Lecture 5 - Galois Connections

Okay: I've told you what a Galois connection is. But now it's time to explain why they matter. This will take much longer - and be much more fun.

Galois connections do something really cool: they tell you the best possible way to recover data that can't be recovered.

More precisely, they tell you the best approximation to reversing a computation that can't be reversed.

Someone hands you the output of some computation, and asks you what the input was. Sometimes there's a unique right answer. But sometimes there's more than one answer, or none! That's when your job gets hard. In fact, impossible! But don't let that stop you.

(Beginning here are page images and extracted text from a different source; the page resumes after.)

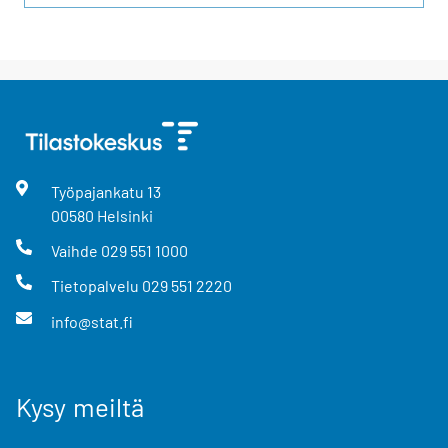
Työpajankatu
13
00580
Helsinki
Vaihde
029 551 1000
Tietopalvelu
029 551 2220
info@stat.fi
Kysy meiltä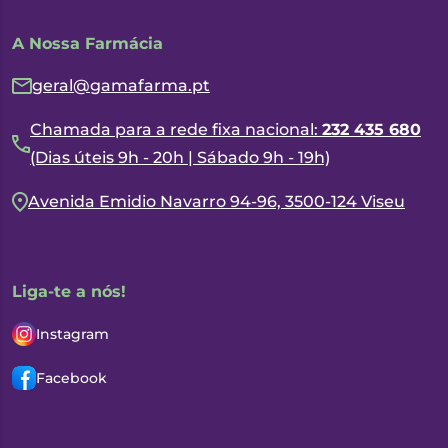
A Nossa Farmácia
geral@gamafarma.pt
Chamada para a rede fixa nacional:
232 435 680
(Dias úteis 9h - 20h | Sábado 9h - 19h)
Avenida Emidio Navarro 94-96, 3500-124 Viseu
Liga-te a nós!
Instagram
Facebook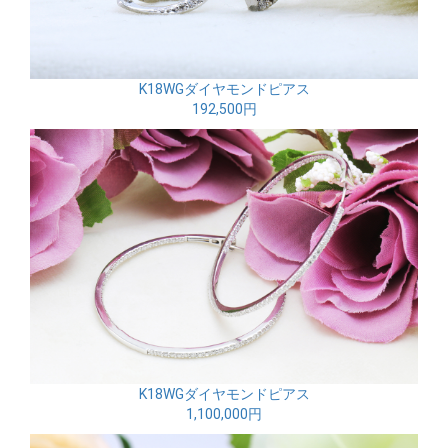
K18WGダイヤモンドピアス
192,500円
K18WGダイヤモンドピアス
1,100,000円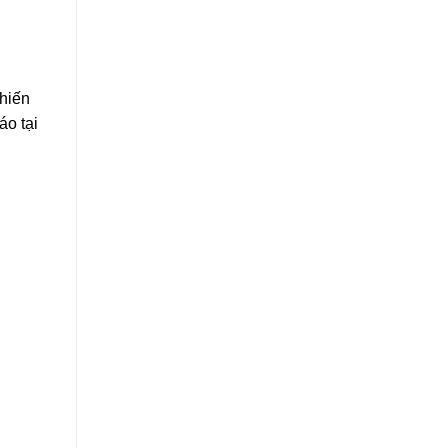
hiến
áo tại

Suppose we have a function between sets, \(f : A \to B\) . We say a function \(g: B \to A \) is the inverse of \(f\) if

[ g(f(a)) = a \textrm{ for all } a \in A \quad \textrm{ and } \quad f(g(b)) = b \textrm{ for all } b \in B ]

Another equivalent way to say this is that

[ f(a) = b \textrm{ if and only if } a = g(b) ]

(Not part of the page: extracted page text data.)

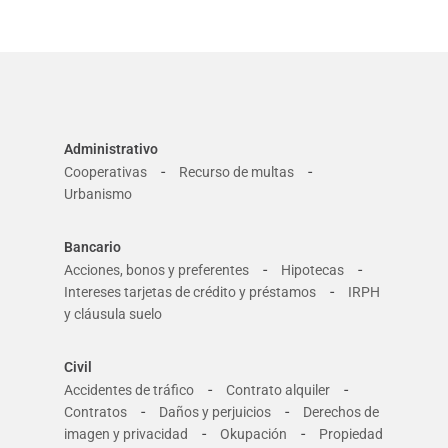
Administrativo
-
-
Cooperativas
Recurso de multas
Urbanismo
Bancario
-
-
Acciones, bonos y preferentes
Hipotecas
-
Intereses tarjetas de crédito y préstamos
IRPH
y cláusula suelo
Civil
-
-
Accidentes de tráfico
Contrato alquiler
-
-
Contratos
Daños y perjuicios
Derechos de
-
-
imagen y privacidad
Okupación
Propiedad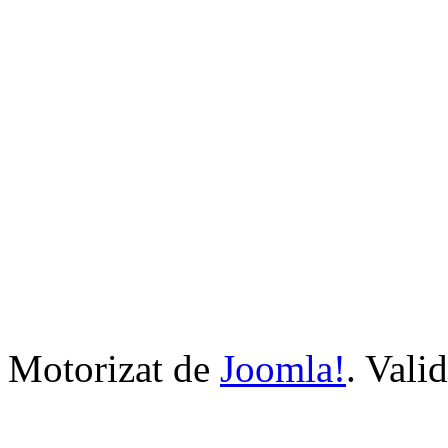
Motorizat de
Joomla!
. Vali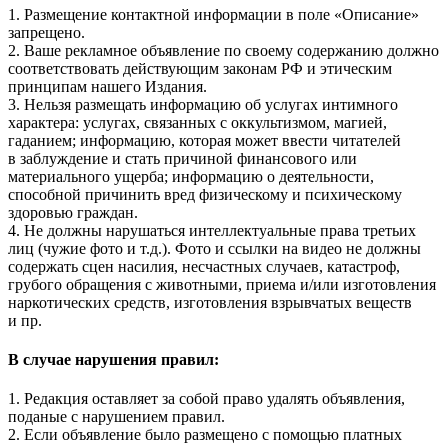
1. Размещение контактной информации в поле «Описание»
запрещено.
2. Ваше рекламное объявление по своему содержанию должно
соответствовать действующим законам РФ и этическим
принципам нашего Издания.
3. Нельзя размещать информацию об услугах интимного
характера: услугах, связанных с оккультизмом, магией,
гаданием; информацию, которая может ввести читателей
в заблуждение и стать причиной финансового или
материального ущерба; информацию о деятельности,
способной причинить вред физическому и психическому
здоровью граждан.
4. Не должны нарушаться интеллектуальные права третьих
лиц (чужие фото и т.д.). Фото и ссылки на видео не должны
содержать сцен насилия, несчастных случаев, катастроф,
грубого обращения с животными, приема и/или изготовления
наркотических средств, изготовления взрывчатых веществ
и пр.
В случае нарушения правил:
1. Редакция оставляет за собой право удалять объявления,
поданые с нарушением правил.
2. Если объявление было размещено с помощью платных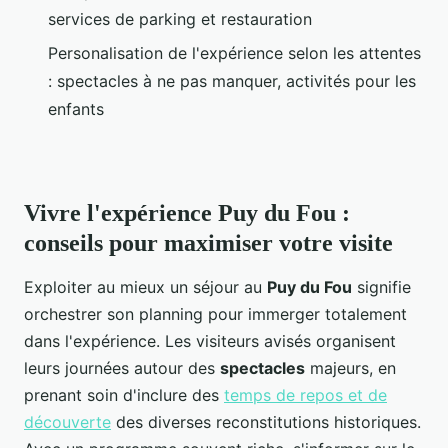
services de parking et restauration
Personalisation de l'expérience selon les attentes
: spectacles à ne pas manquer, activités pour les
enfants
Vivre l'expérience Puy du Fou :
conseils pour maximiser votre visite
Exploiter au mieux un séjour au
Puy du Fou
signifie
orchestrer son planning pour immerger totalement
dans l'expérience. Les visiteurs avisés organisent
leurs journées autour des
spectacles
majeurs, en
prenant soin d'inclure des
temps de repos et de
découverte
des diverses reconstitutions historiques.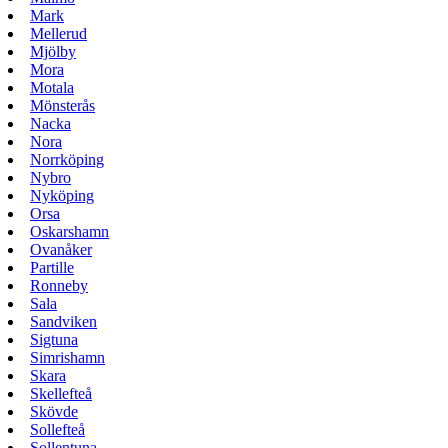
Mark
Mellerud
Mjölby
Mora
Motala
Mönsterås
Nacka
Nora
Norrköping
Nybro
Nyköping
Orsa
Oskarshamn
Ovanåker
Partille
Ronneby
Sala
Sandviken
Sigtuna
Simrishamn
Skara
Skellefteå
Skövde
Sollefteå
Sollentuna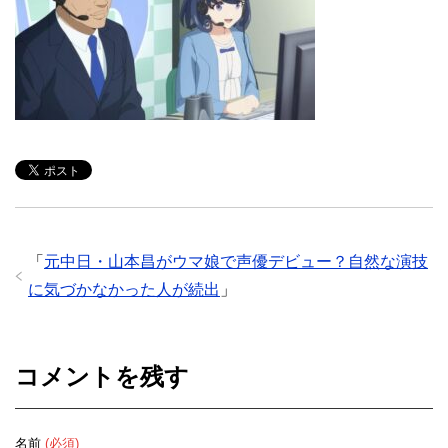
「
元中日・山本昌がウマ娘で声優デビュー？自然な演技
に気づかなかった人が続出
」
コメントを残す
名前
(必須)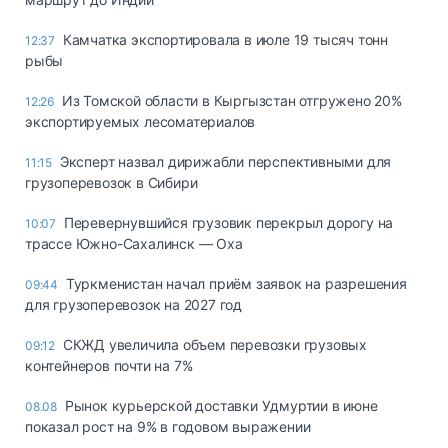
Камчатка экспортировала в июле 19 тысяч тонн
12:37
рыбы
Из Томской области в Кыргызстан отгружено 20%
12:26
экспортируемых лесоматериалов
Эксперт назвал дирижабли перспективными для
11:15
грузоперевозок в Сибири
Перевернувшийся грузовик перекрыл дорогу на
10:07
трассе Южно-Сахалинск — Оха
Туркменистан начал приём заявок на разрешения
09:44
для грузоперевозок на 2027 год
СКЖД увеличила объем перевозки грузовых
09:12
контейнеров почти на 7%
Рынок курьерской доставки Удмуртии в июне
08.08
показал рост на 9% в годовом выражении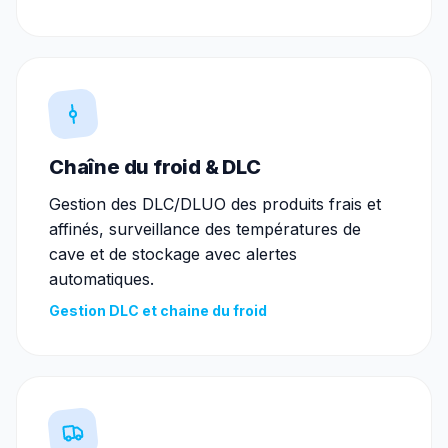
Chaîne du froid & DLC
Gestion des DLC/DLUO des produits frais et
affinés, surveillance des températures de
cave et de stockage avec alertes
automatiques.
Gestion DLC et chaine du froid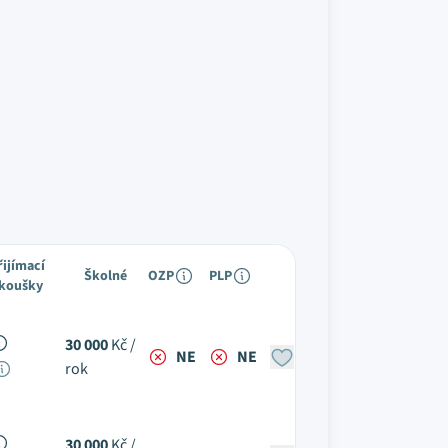
řijímací
Školné
OZP
PLP
koušky
30 000
Kč /
NE
NE
rok
30 000
Kč /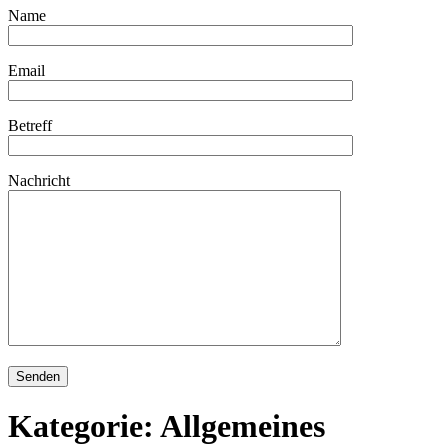
Name
Email
Betreff
Nachricht
Kategorie:
Allgemeines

for all \(a \in A\) and \(b \in B\).

So, the idea is that \(g\) undoes \(f\). For example, if \(A = B = \mathbb{R}\) is the set of real numbers, and \(f\) doubles every number, then \(f\) has an inverse \(g\), which halves every number.

But what if \(A = B = \mathbb{N}\) is the set of natural numbers, and \(f\) doubles every natural number. This function has no inverse!

So, if I say "\(2a = 4\); tell me \(a\)" you can say \(a = 2\). But if I say "\(2a = 3\); tell me \(a\)" you're stuck.

But you can still try to give me a "best approximation" to the nonexistent natural number \(a\) with \(2 a = 3\).

"Best" in what sense? We could look for the number \(a\) that makes \(2a\) as close as possible to 3. There are two equally good options: \(a = 1\) and \(a = 2\). Here we are using the usual distance function, or metric, on \(\mathbb{N}\), which says that the distance between \(x\) and \(y\) is \(|x-y|\).

But we're not talking about distance functions in this class now! We're talking about preorders. Can we define a "best approximation" using just the relation \(\le\) on \(\mathbb{N}\)?

Yes! But we can do it in two ways!

Best approximation from below. Find the largest possible \(a \in \mathbb{N}\) such that \(2a \le 3\). Answer: \(a = 1\).

Best approximation from above. Find the smallest possible \(a \in \mathbb{N}\) such that \(3 \le 2a\). Answer: \(a = 2\).

Okay, now work this out more generally:

Puzzle 14. Find the function \(g : \mathbb{N} \to \mathbb{N}\) such that \(g(b) \) is the largest possible natural number \(a\) with \(2a \le b\).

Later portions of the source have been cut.